In March this year, Inland Revenue issued a warning about the dangers of income splitting, using a trading trust or possibly a company.
It said it would look closely at situations where a person, particularly a professional or skilled person, operated through a trust or a company and paid him or herself a salary or wage at a level lower than what they would earn if they were self-employed, distributing the balance income to family members on lower tax rates.
The warning follows a recent battle fought in the courts, involving a dentist who transferred his dentistry practice to a trust. The dentist continued to work in the practice, engaged by the trust as an employee and paid a salary of $80,000.
The trust derived the income from the practice, after deduction of expenses, including salaries.
This income was distributed to the beneficiaries of the trust, being the dentist's wife, children and grandchildren.
Inland Revenue considered the structure was a tax avoidance arrangement, with the result that the dentist should have derived (and paid tax on) all of the income from the dentistry practice, instead of the income over and above his salary being distributed and taxed to persons other than the dentist (those persons being on lower tax rates).
The court held that although the dentist had sound business (non-tax) reasons for structuring his business this way, there was also a more than incidental purpose or effect of tax avoidance, because the salary he was paid by the trust was artificially low in the circumstances.
In the end, more of the income (although not all) was attributed to the dentist, and less to the trust (and its beneficiaries).
Operating your business through a trust is popular for a variety of reasons.
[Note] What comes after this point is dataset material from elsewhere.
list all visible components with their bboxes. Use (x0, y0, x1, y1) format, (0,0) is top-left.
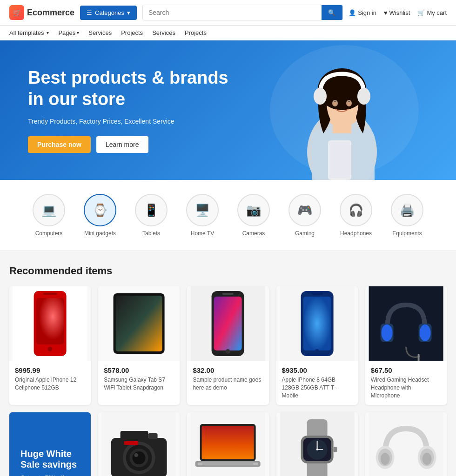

When properly set up, trusts can offer significant asset and creditor protection advantages. Trusts also have tax benefits.
Income of the trust that is distributed to beneficiaries during the year it is earned or in the following six months is taxed at the beneficiary's tax rate. If it is not distributed in this way, it is taxed at 33 per cent, and can then be distributed to beneficiaries tax-free.
There are obvious advantages where income would be taxed to a person at 39 per cent to divert the income through a trust so that it is taxed to beneficiaries who could be on a tax rate as low as 19.5 per cent. Companies can also be used for similar reasons and to similar effect (although the advantages are not as significant).
Inland Revenue has other strings to its bow to counteract tax advantages obtained in these types of situations. The "personal services attribution rules'' are a specific anti-avoidance mechanism designed to ensure that people performing services do not use interposed entities to avoid the highest personal tax rate of 39 per cent.
The rules can apply in certain circumstances to attribute the income derived by the interposed entity to the person who actually provides the services. Also, under the ``minor beneficiaries rules'', trust distributions to minors under 16 years of age in certain circumstances will be taxed at 33 per cent instead of the minor's tax rate. This is a specific rule designed to prevent the diversion of income to minors on low tax rates in certain situations.
If you are considering operating a business through a trading trust or a company owned by other family members, get advice. These structures can be tax effective. You should ensure that there are legitimate reasons for the arrangement, and that salaries generating the income are set at reasonable levels.
*Catherine Codd is a senior solicitor in the Auckland office of Buddle Findlay.